Start with the same wash and drain process. Stick with the yellow Toor dal for this one. Put a tablespoon of ghee or oil (or a mix) into a pan. Drop in ½ tsp of cumin seeds and the same amount of mustard seeds. Add a few cloves of sliced garlic, a small tomato chopped and sauté for a few minutes. Now add 1 tsp of your favourite curry powder and a green chilli if you like heat, along with the ½ cup of rinsed and drained dal. Same process! Boil, cover tight, simmer on medium low for 30 minutes. Open, whisk, add another teaspoon of ghee, salt to taste and a teaspoon of honey or sugar. And you have a slightly elevated, more restaurant-ey Daal Tadka.
If you do have an immersion blender, stick in there and give it a few pulses to make it a smoother, more homogenous mix.
Try this with rice or Naans or other flatbread.
Your food attitude is ‘bring it on baby’. Skills, gadgetry, and attitude on point!
Ok, so you have a pressure cooker (either often used or under your most obscure set of shelves in the kitchen). Now’s when you use it! We’re going to use green lentils for this one. And we’re making more so you can freeze half.
Start with a cup of green lentils, rinse well and soak in clean water while you work on the rest.
Put 2 tablespoons of oil or ghee in the bottom of your pressure cooker. Add a bay leaf, a cinnamon stick, ½ tsp of cumin seeds, ½ tsp of mustard seeds and a few fresh curry leaves (leave this out if you don’t have it). If you have asafoetida powder, put in about ½ tsp. If you don’t, don’t worry. Toast it all together till things splutter (careful, don’t burn it). Chop one small onion and 1 small tomato. Put in the onions and sauté till they’re starting to tinge with brown. Now add in 1 tsp each of ginger and garlic, minced (out of a jar or fresh). Saute till some of the raw smell of the aromatics goes away. Now put in the tomatoes (again fresh or a third of a small can). Let it soften, and cook till you start to see flecks of oil on the onion-tomato mix. Put in two heaped teaspoons of your favourite curry powder (or any blend of chilli powder – ground cumin – ground coriander and ‘garam masala’, if you want to stay on the right side of authentic). Pour in a little water to loosen things up. Cook for a further minute or two. Add in the soaked, drained dal (which would have soaked for about 15 minutes if you started cooking after you rinsed it) and about 3 cups of water. Cover the pressure cooker, seal according to the model you have and let it cook on high pressure for about 15 minutes. Let the pressure subside, open stir well, salt and top with fresh cilantro if you like it. I don’t so I leave it out.
This one has endless variations.

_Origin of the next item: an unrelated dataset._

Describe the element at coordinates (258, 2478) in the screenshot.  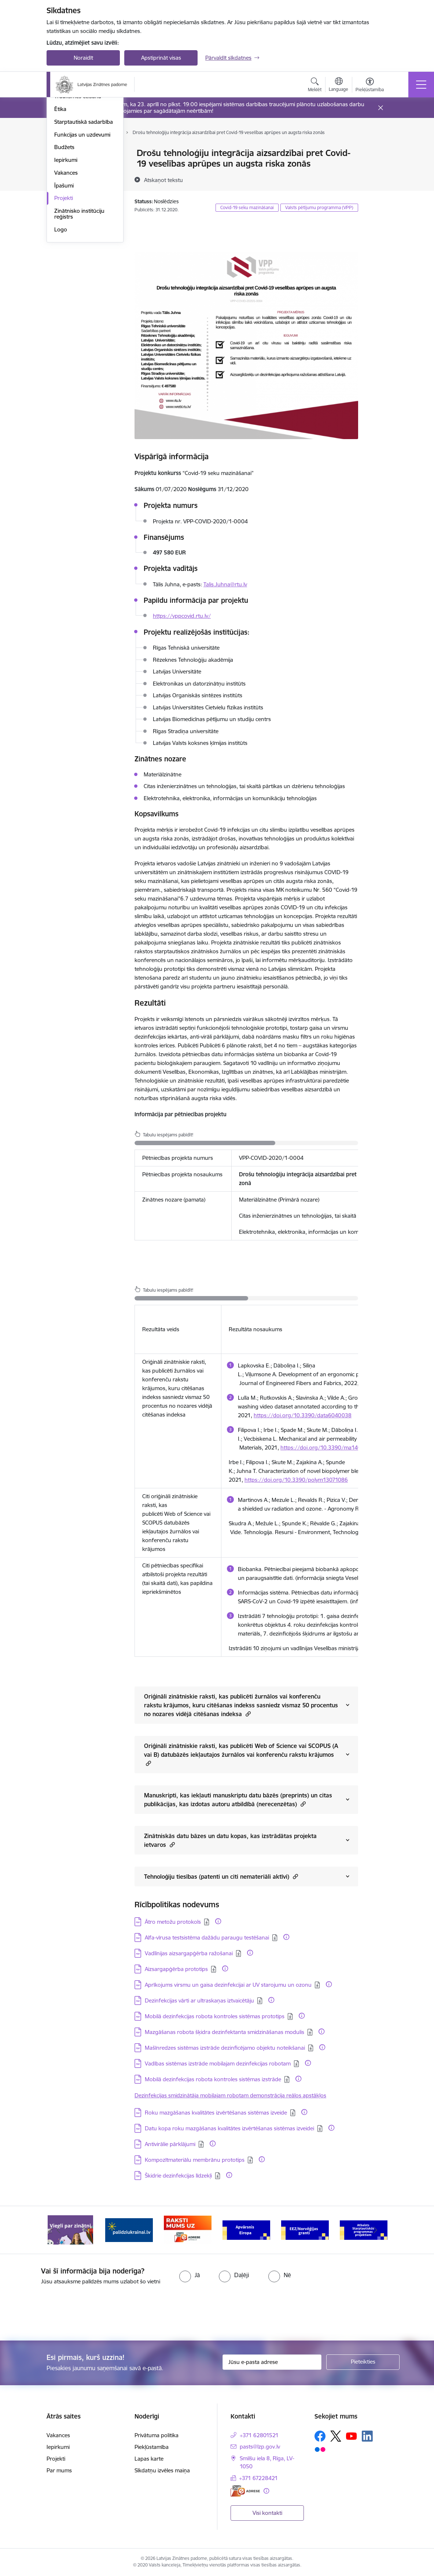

Any dal you like, any spices you like, any level of hotness. You can do it in a slow cooker. Do the first few steps in a pan then add the tomato mix and the dal with water to your slow cooker and cook on high for 4 hours, knock back to low and do a few more hours till well cooked. Or low for 8-10 hours.
I think so!
Added bonus? You get to use that base ‘masala’ (till the tomato + spice stage) for pretty mjuch anything. Meat, paneer cheese, canned beans!
Make these Daals your own. They really are pretty forgiving.